Outlook prompts for password using ADFS 3.0

MVP

Hi all,

 

I have an environment with Exchange 2010 in a hybrid setup with Office 365.
We have ADFS 3.0 running which is working fine when, for example, we logon to portal.office.com.
We migrated a few test users to Office 365/ Exchange. That is all working fine.


One thing I see and I wonder if that is normal behaviour with AD FS;
When a migrated user opens Outlook 2016 (fully patched) for the first time on a domain joined Windows 10 PC on the internal network, he is asked for his password with a screen for basic authentication. Is expected a SSO experience, because modern authentication is turned on for Exchange and did this setting on the ADFS Server Enable-AdfsEndpoint -TargetAddressPath "/adfs/services/trust/13/windowstransport" 
It is probably hitting the old Exchange 2010 first when running the autodiscover process, which is causing the prompt. The autodiscover points at the internal Exchange server and not to O365, becuase are other mailboxes are on-prem.

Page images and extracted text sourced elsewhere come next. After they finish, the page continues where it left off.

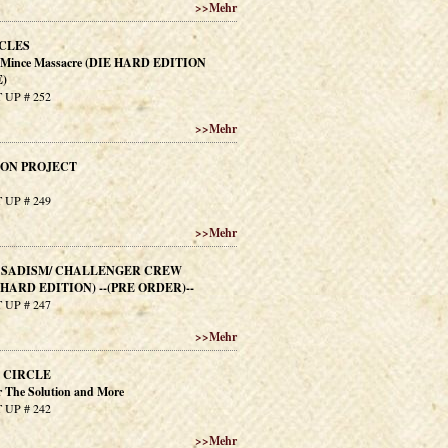
>>
Mehr
CLES
e Mince Massacre (DIE HARD EDITION
)
 UP # 252
>>
Mehr
SON PROJECT
 UP # 249
>>
Mehr
F SADISM/ CHALLENGER CREW
IEHARD EDITION) --(PRE ORDER)--
 UP # 247
>>
Mehr
 CIRCLE
r The Solution and More
 UP # 242
>>
Mehr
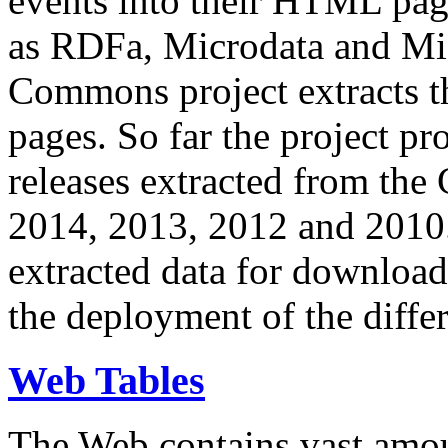
events into their HTML pa
as RDFa, Microdata and Mi
Commons project extracts th
pages. So far the project pro
releases extracted from th
2014, 2013, 2012 and 2010.
extracted data for download 
the deployment of the differ
Web Tables
The Web contains vast amo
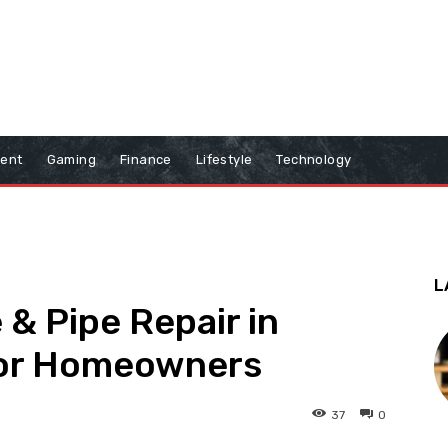
ment
Gaming
Finance
Lifestyle
Technology
L
 & Pipe Repair in
 for Homeowners
37
0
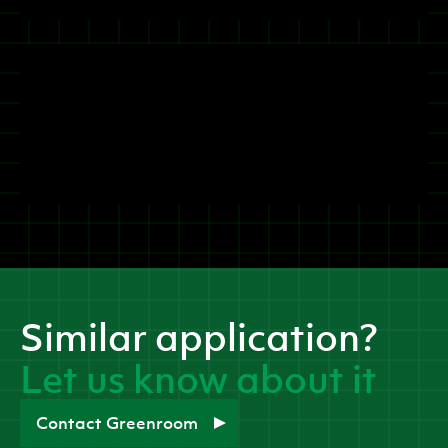
Similar application?
Let us know about it
Contact Greenroom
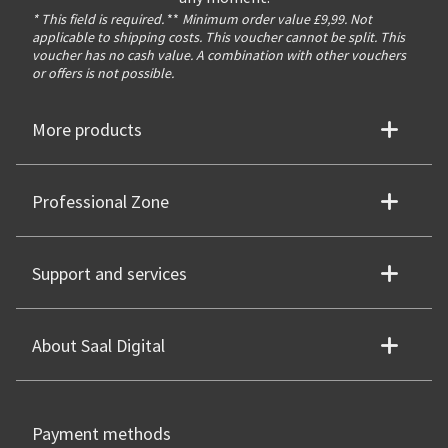
* This field is required.
**
Minimum order value £9,99. Not
applicable to shipping costs. This voucher cannot be split. This
voucher has no cash value. A combination with other vouchers
or offers is not possible.
More products
Professional Zone
Support and services
About Saal Digital
Payment methods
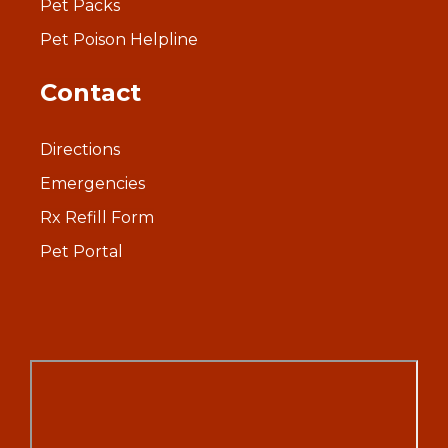
Pet Packs
Pet Poison Helpline
Contact
Directions
Emergencies
Rx Refill Form
Pet Portal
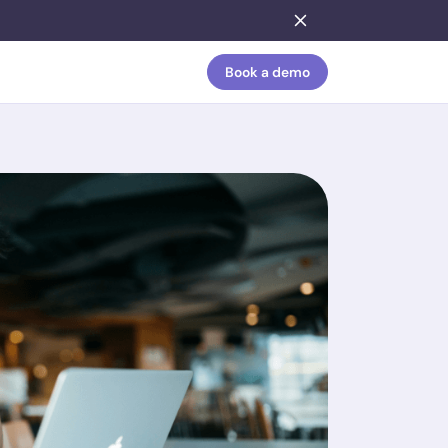
Book a demo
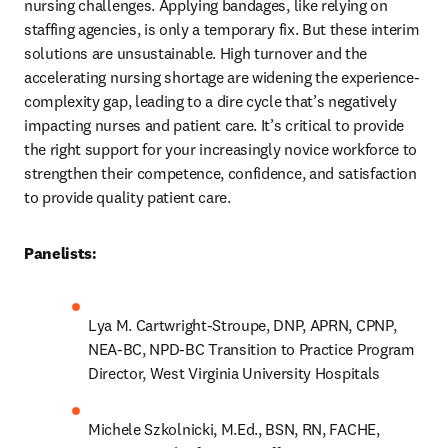
nursing challenges. Applying bandages, like relying on 
staffing agencies, is only a temporary fix. But these interim 
solutions are unsustainable. High turnover and the 
accelerating nursing shortage are widening the experience-
complexity gap, leading to a dire cycle that’s negatively 
impacting nurses and patient care. It’s critical to provide 
the right support for your increasingly novice workforce to 
strengthen their competence, confidence, and satisfaction 
to provide quality patient care.
Panelists:
Lya M. Cartwright-Stroupe, DNP, APRN, CPNP, 
NEA-BC, NPD-BC Transition to Practice Program 
Director, West Virginia University Hospitals
Michele Szkolnicki, M.Ed., BSN, RN, FACHE, 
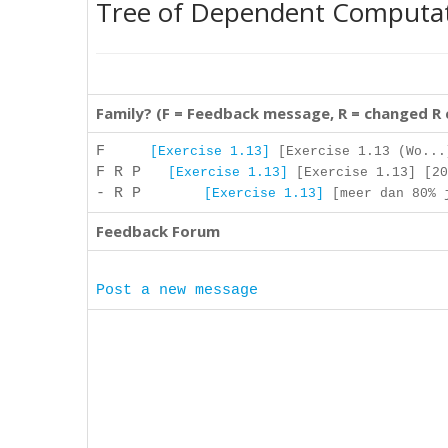
Tree of Dependent Computa
Family? (F = Feedback message, R = changed R
F
[Exercise 1.13]
[Exercise 1.13 (Wo...
F R P
[Exercise 1.13]
[Exercise 1.13] [20
- R P
[Exercise 1.13]
[meer dan 80% j
Feedback Forum
Post a new message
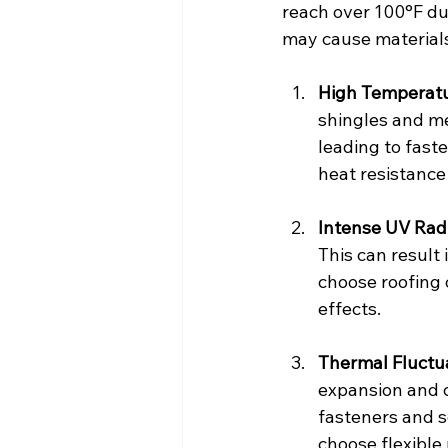
reach over 100°F du
may cause materials
High Temperat
shingles and me
leading to fast
heat resistance 
Intense UV Rad
This can result 
choose roofing 
effects.
Thermal Fluctu
expansion and c
fasteners and s
choose flexible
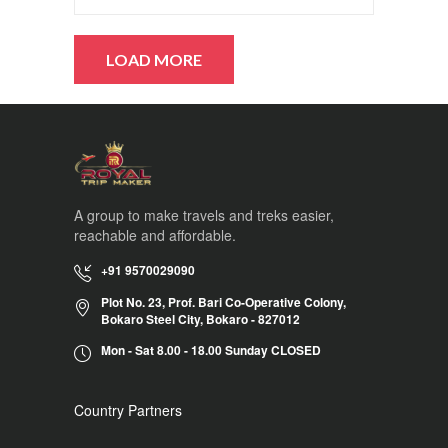
A group to make travels and treks easier,
reachable and affordable.
+91 9570029090
Plot No. 23, Prof. Bari Co-Operative Colony,
Bokaro Steel City, Bokaro - 827012
Mon - Sat 8.00 - 18.00 Sunday CLOSED
Country Partners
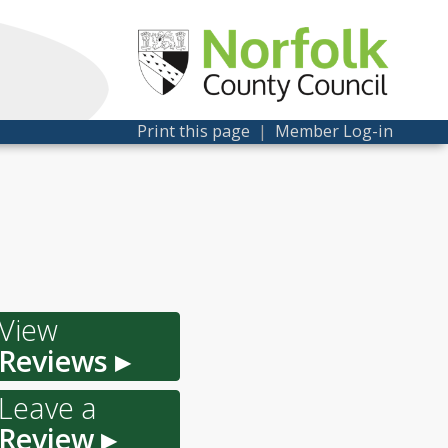
Print this page
|
Member Log-in
View
Reviews ▸
Leave a
Review ▸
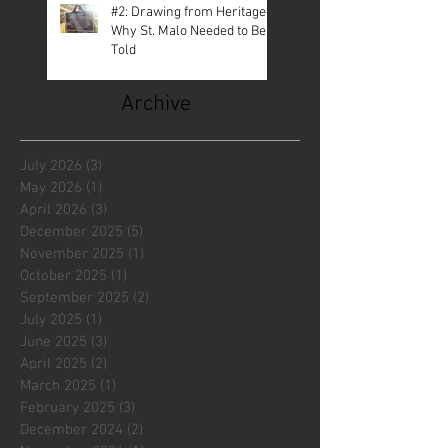
#2: Drawing from Heritage—
Why St. Malo Needed to Be
Told
Archive
July 2026
(3)
3 posts
May 2026
(1)
1 post
April 2026
(3)
3 posts
December 2025
(5)
5 posts
November 2025
(1)
1 post
October 2025
(1)
1 post
September 2025
(2)
2 posts
July 2025
(1)
1 post
June 2025
(3)
3 posts
April 2025
(2)
2 posts
March 2025
(1)
1 post
February 2025
(3)
3 posts
December 2024
(2)
2 posts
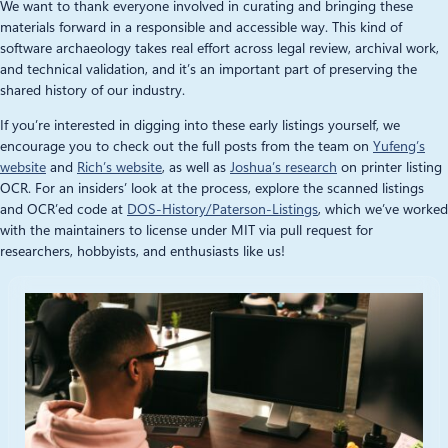
We want to thank everyone involved in curating and bringing these
materials forward in a responsible and accessible way. This kind of
software archaeology takes real effort across legal review, archival work,
and technical validation, and it’s an important part of preserving the
shared history of our industry.
If you’re interested in digging into these early listings yourself, we
encourage you to check out the full posts from the team on
Yufeng’s
website
and
Rich’s website
, as well as
Joshua’s research
on printer listing
OCR. For an insiders’ look at the process, explore the scanned listings
and OCR’ed code at
DOS-History/Paterson-Listings
, which we’ve worked
with the maintainers to license under MIT via pull request for
researchers, hobbyists, and enthusiasts like us!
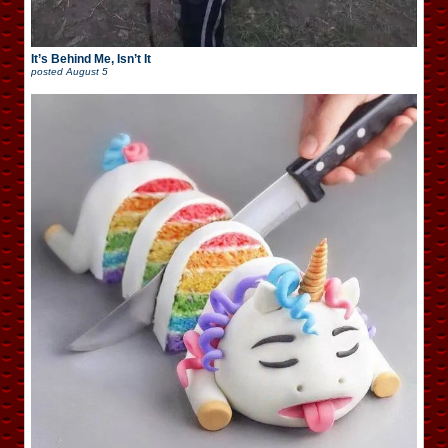
It’s Behind Me, Isn’t It
posted
August 5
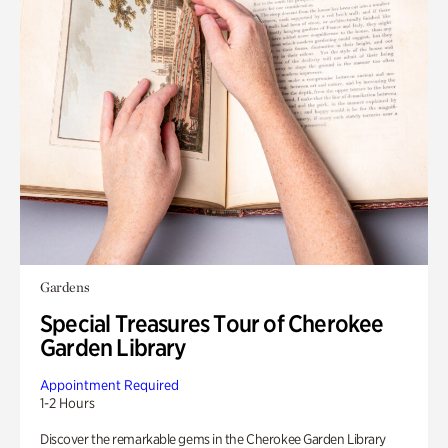
Gardens
Special Treasures Tour of Cherokee
Garden Library
Appointment Required
1-2 Hours
Discover the remarkable gems in the Cherokee Garden Library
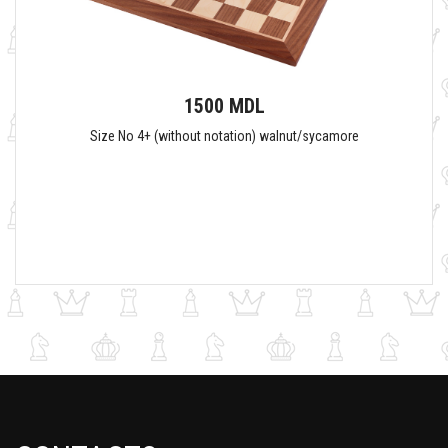
1500 MDL
Size No 4+ (without notation) walnut/sycamore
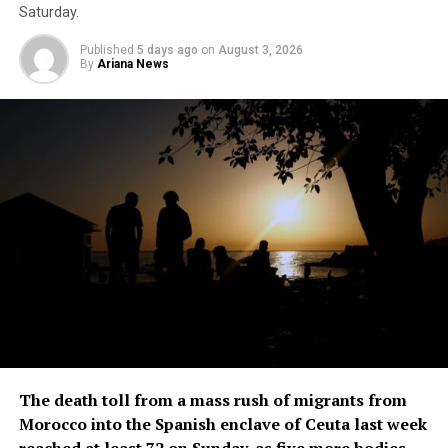
person is seen lying down
Saturday.
on a stretcher outside an
Published
5 days ago
on
August 3, 2026
By
Ariana News
ambulance, while another is
attended to ​by a ​medic,
read the report.
In the ⁠2025 academic year, the school had an
enrollment of around 3,100 students ​and 147 teachers,
according to district authorities.
In ​February ⁠a teacher died and a student was injured in
southern Thailand’s Hat Yai district after a gunman
opened ⁠fire ​at a school.
The death toll from a mass rush of migrants from
Morocco into the Spanish enclave of Ceuta last week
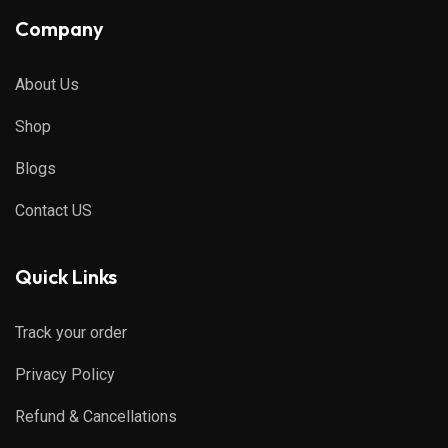
Company
About Us
Shop
Blogs
Contact US
Quick Links
Track your order
Privacy Policy
Refund & Cancellations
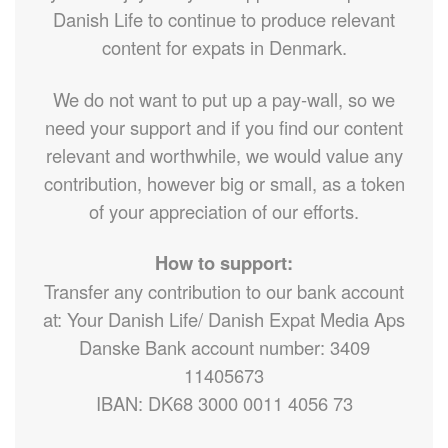
Danish Life to continue to produce relevant
content for expats in Denmark.
We do not want to put up a pay-wall, so we
need your support and if you find our content
relevant and worthwhile, we would value any
contribution, however big or small, as a token
of your appreciation of our efforts.
How to support:
Transfer any contribution to our bank account
at: Your Danish Life/ Danish Expat Media Aps
Danske Bank account number: 3409
11405673
IBAN: DK68 3000 0011 4056 73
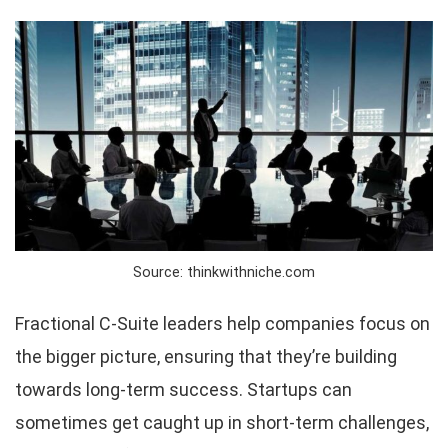
Source: thinkwithniche.com
Fractional C-Suite leaders help companies focus on
the bigger picture, ensuring that they’re building
towards long-term success. Startups can
sometimes get caught up in short-term challenges,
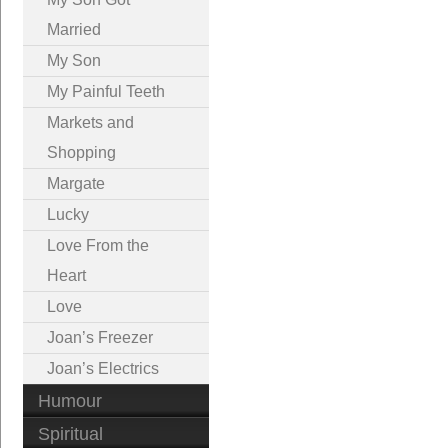
Married
My Son
My Painful Teeth
Markets and
Shopping
Margate
Lucky
Love From the
Heart
Love
Joan’s Freezer
Joan’s Electrics
Humour
Spiritual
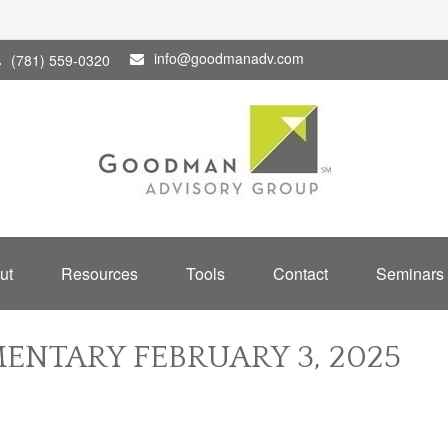
info@goodmanadv.com
(781) 559-0320
ut
Resources
Tools
Contact
Seminars
NTARY FEBRUARY 3, 2025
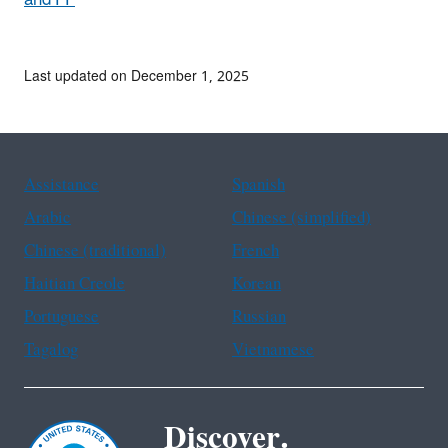
Last updated on December 1, 2025
Assistance
Spanish
Arabic
Chinese (simplified)
Chinese (traditional)
French
Haitian Creole
Korean
Portuguese
Russian
Tagalog
Vietnamese
Discover.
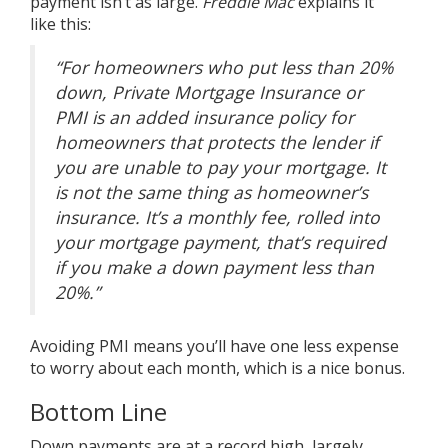
payment isn’t as large.
Freddie Mac
explains it
like
this
:
“For homeowners who put less than 20%
down, Private Mortgage Insurance or
PMI is an added insurance policy for
homeowners that protects the lender if
you are unable to pay your mortgage. It
is not the same thing as homeowner’s
insurance. It’s a monthly fee, rolled into
your mortgage payment, that’s required
if you make a down payment less than
20%.”
Avoiding PMI means you’ll have one less expense
to worry about each month, which is a nice bonus.
Bottom Line
Down payments are at a record high, largely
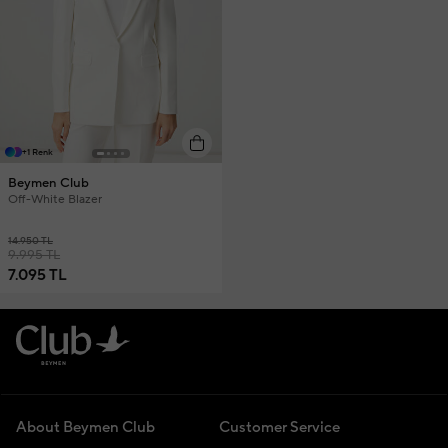
+1 Renk
Beymen Club
Off-White Blazer
14.950 TL
9.995 TL
7.095 TL
About Beymen Club
Customer Service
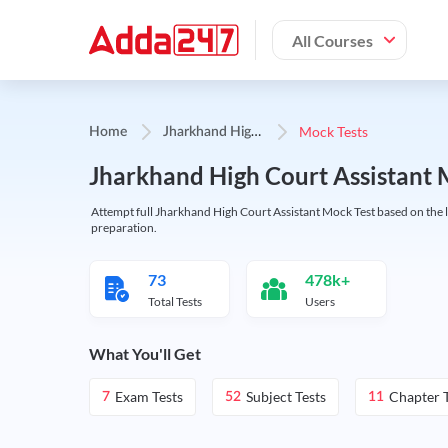
All Courses
J
harkhand High Court Assistant
Mock Tests
Home
Jharkhand High Court Assistant 
Attempt full Jharkhand High Court Assistant Mock Test based on the la
preparation.
73
478k+
Total Tests
Users
What You'll Get
Exam Tests
Subject Tests
Chapter T
7
52
11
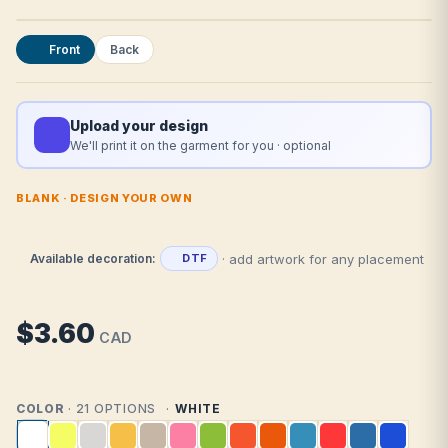
Front
Back
Upload your design
We'll print it on the garment for you · optional
BLANK · DESIGN YOUR OWN
· add artwork for any placement
Available decoration:
DTF
$3.60
CAD
COLOR
· 21 OPTIONS
WHITE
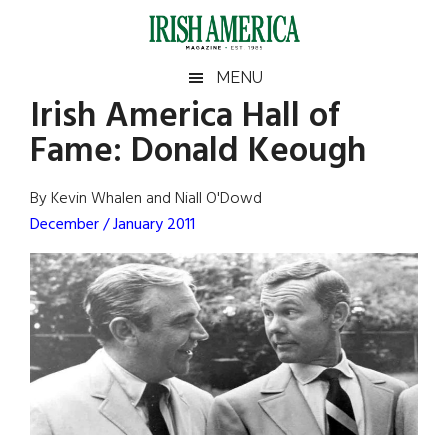
Skip
Skip
Skip
Skip
to
to
to
to
main
secondary
primary
footer
Irish
Irish
MENU
content
menu
sidebar
Irish America Hall of
America
Primary
Sear
America
Fame: Donald Keough
the
Sidebar
site
...
By Kevin Whalen and Niall O'Dowd
December / January 2011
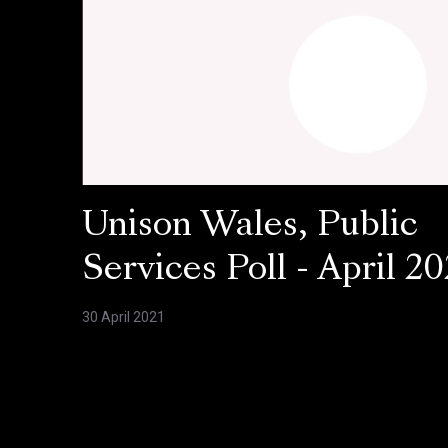
Unison Wales, Public
Services Poll - April 20
30 April 2021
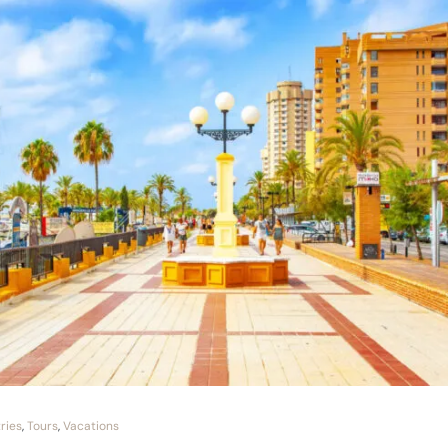
ries
,
Tours
,
Vacations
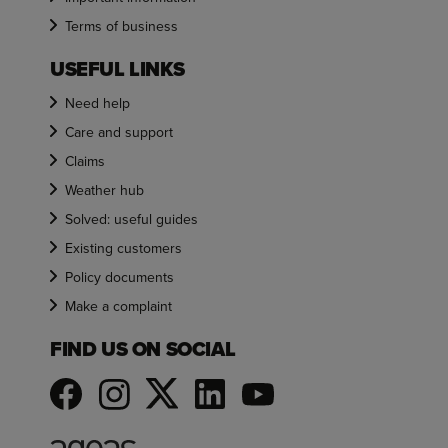
Terms of business
USEFUL LINKS
Need help
Care and support
Claims
Weather hub
Solved: useful guides
Existing customers
Policy documents
Make a complaint
FIND US ON SOCIAL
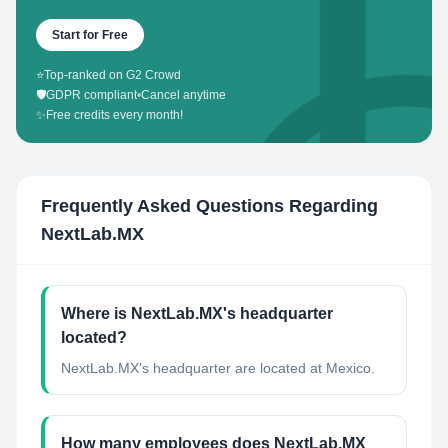
Start for Free
⭐
Top-ranked on G2 Crowd
🛡️
GDPR compliant
•
Cancel anytime
✨
Free credits every month!
Frequently Asked Questions Regarding
NextLab.MX
Where is NextLab.MX's headquarter
located?
NextLab.MX's headquarter are located at Mexico.
How many employees does NextLab.MX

Is their a solution to prevent this behaviour of Office 2016?

Thank you!

11 Replies
Hi,

Yes I did. Adfs itself works fine by using the browser, but only not when using Outlook 2016

For real SSO experience in Outlook you need Modern authentication enabled. Otherwise you get the basic auth prompt, that's the expected behavior. If you want more info check the AD FS whitepapers: https://www.microsoft.com/en-us/download/details.aspx?id=36391

Oh, and Modern auth needs to be enabled both client-side and server-side.

Modern auth is enabled for Exchange Online and using Outlook 2016, it is used by Outlook.
This is set on ADFS: Enable-AdfsEndpoint -TargetAddressPath “/adfs/services/trust/13/windowstransport”

When I use the hosts file on a workstation to point autodiscover to autodiscover.outlook.com everything is working as expected, with SSO experience, not asking for a password.
So I think the behavior is caused because autodiscover points to our on-prem Exchange server and during the autodiscover process it hits this server first. But I cannot find an article which agrees with my thought, or a solution/ workaround for this.

It should be the expected behavior in hybrid setup. Autodiscover will and should point to your on-premises Exchange setup.

 

 

This article here talks about the autodiscover lookup process in detail: https://blogs.technet.microsoft.com/rmilne/2015/04/29/office-365-autodiscover-lookup-process/

It is because of the autodiscover cache which points the client to the old Exchange 2010 server. When I delete the autodiscover cache (manually) from the users profile and reboot the device I don`t see the basic auth popup and the user is logged on seamless to Outlook.
I have also setup a few test users on the Exchange 2016 server, when they are moved to Office 365, they don`t see the popup, just restart Outlook and they are logged on to Outlook.


So when I move users at night and the next morning the users starts his device, the autodiscover cache should be renewed and don`t see a popup.

Thanks Vasil! This solved my problem. I enabled the modern auth on O365 tenant but not on my Outlook 2013 client. After doing that no prompts anymore and it worked. Outlook 2016 has this already setup and now checking the need for Outlook 2010.

 

https://support.office.com/en-us/article/Enable-Modern-Authentication-for-Office-2013-on-Windows-dev...

Office 2010 doesn't support Modern authentication though. It might be better if you describe your specific issue in a separate post.

Hi peter, do you get SSO to your internal Autodiscover website? if not then that's the problem, add your internal Autodiscover website to local intranet sites.

@Peter Klapwijk Although this is an old article. I just wanted to add my findings as i have experienced exactly this.

 

What solved my problem was https://support.microsoft.com/en-gb/help/3126599/outlook-prompts-for-password-when-modern-authentica...

 

This fix was:

  1. HKEY_CURRENT_USER\Software\Microsoft\Exchange
  2. On the Edit menu, point to New, and then click DWORD Value.
  3. Type AlwaysUseMSOAuthForAutoDiscover, and then press Enter.
  4. Right-click AlwaysUseMSOAuthForAutoDiscover, and then click Modify.
  5. In the Value data box, type 1, and then click OK.